- [TASK]:
Would you repeat exactly the part of the listing below that runs from the line containing "l'identité des différents" down to the line containing "Podmínky ochrany osobních údajů", inclusive, and nothing else?

- [SUPPLIED DATA]:
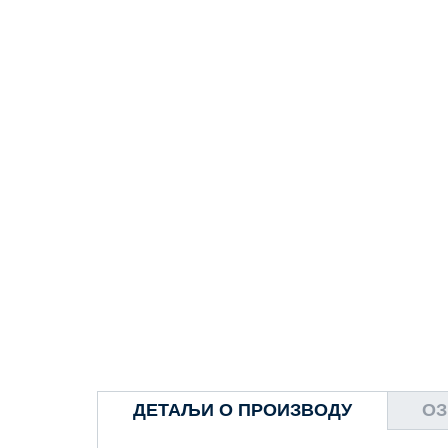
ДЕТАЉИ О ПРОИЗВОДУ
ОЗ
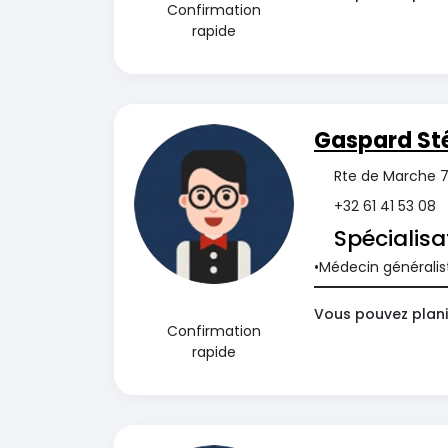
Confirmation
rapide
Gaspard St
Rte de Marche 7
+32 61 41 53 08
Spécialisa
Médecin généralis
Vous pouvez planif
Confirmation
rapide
...
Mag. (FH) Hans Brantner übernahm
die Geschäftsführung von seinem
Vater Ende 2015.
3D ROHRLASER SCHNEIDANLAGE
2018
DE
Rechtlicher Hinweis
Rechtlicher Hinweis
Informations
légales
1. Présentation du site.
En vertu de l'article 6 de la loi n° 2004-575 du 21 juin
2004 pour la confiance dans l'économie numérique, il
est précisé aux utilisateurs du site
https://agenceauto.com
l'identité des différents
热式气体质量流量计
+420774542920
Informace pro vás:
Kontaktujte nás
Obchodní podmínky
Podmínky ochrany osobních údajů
...
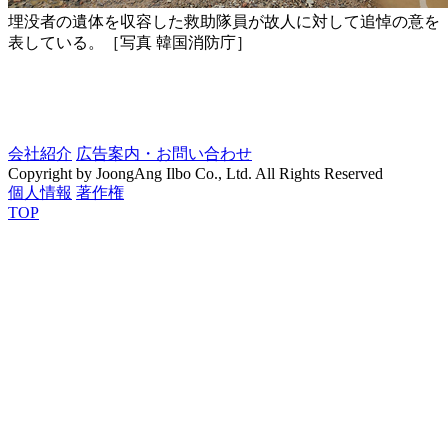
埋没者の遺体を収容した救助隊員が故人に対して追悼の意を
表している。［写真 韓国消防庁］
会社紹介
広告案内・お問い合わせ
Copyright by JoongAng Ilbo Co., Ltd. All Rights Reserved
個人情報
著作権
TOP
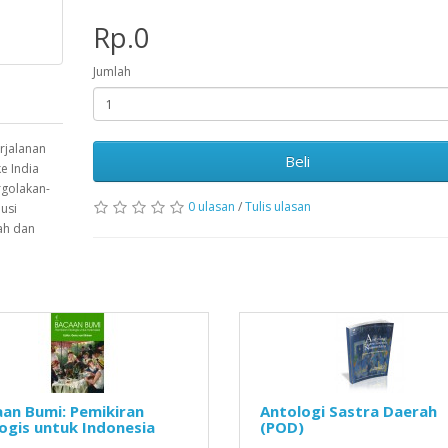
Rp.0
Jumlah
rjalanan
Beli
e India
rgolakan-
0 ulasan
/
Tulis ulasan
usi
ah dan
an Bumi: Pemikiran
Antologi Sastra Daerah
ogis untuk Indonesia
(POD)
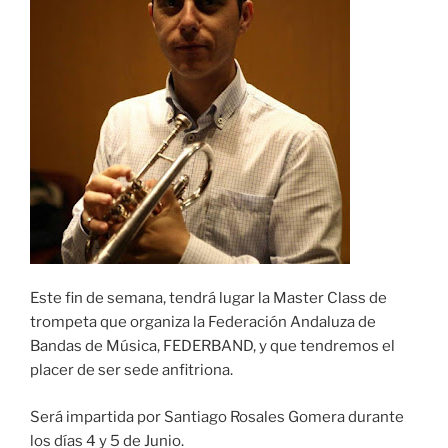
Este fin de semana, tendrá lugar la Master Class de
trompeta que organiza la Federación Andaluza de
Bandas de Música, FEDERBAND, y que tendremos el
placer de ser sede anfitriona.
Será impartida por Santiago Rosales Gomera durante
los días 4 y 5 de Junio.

- [TASK SOLUTION]:
l'identité des différents
热式气体质量流量计
+420774542920
Informace pro vás:
Kontaktujte nás
Obchodní podmínky
Podmínky ochrany osobních údajů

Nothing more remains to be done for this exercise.